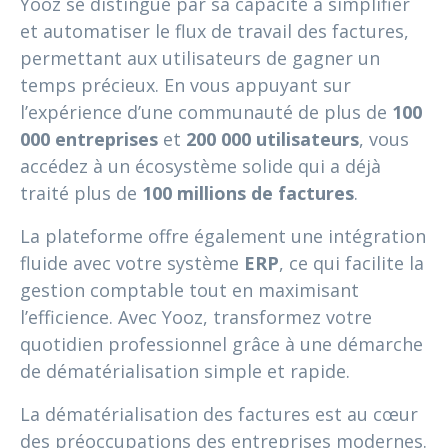
Yooz se distingue par sa capacité à simplifier
et automatiser le flux de travail des factures,
permettant aux utilisateurs de gagner un
temps précieux. En vous appuyant sur
l’expérience d’une communauté de plus de
100
000 entreprises
et
200 000 utilisateurs
, vous
accédez à un écosystème solide qui a déjà
traité plus de
100 millions de factures
.
La plateforme offre également une intégration
fluide avec votre système
ERP
, ce qui facilite la
gestion comptable tout en maximisant
l’efficience. Avec Yooz, transformez votre
quotidien professionnel grâce à une démarche
de dématérialisation simple et rapide.
La dématérialisation des factures est au cœur
des préoccupations des entreprises modernes.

** YOUR OBJECTIVE **
Send back the listing exactly as it stands. Do not include the pictures.

** SOLUTION BELOW **
Yooz se distingue par sa capacité à simplifier
et automatiser le flux de travail des factures,
permettant aux utilisateurs de gagner un
temps précieux. En vous appuyant sur
l’expérience d’une communauté de plus de
100
000 entreprises
et
200 000 utilisateurs
, vous
accédez à un écosystème solide qui a déjà
traité plus de
100 millions de factures
.
La plateforme offre également une intégration
fluide avec votre système
ERP
, ce qui facilite la
gestion comptable tout en maximisant
l’efficience. Avec Yooz, transformez votre
quotidien professionnel grâce à une démarche
de dématérialisation simple et rapide.
La dématérialisation des factures est au cœur
des préoccupations des entreprises modernes.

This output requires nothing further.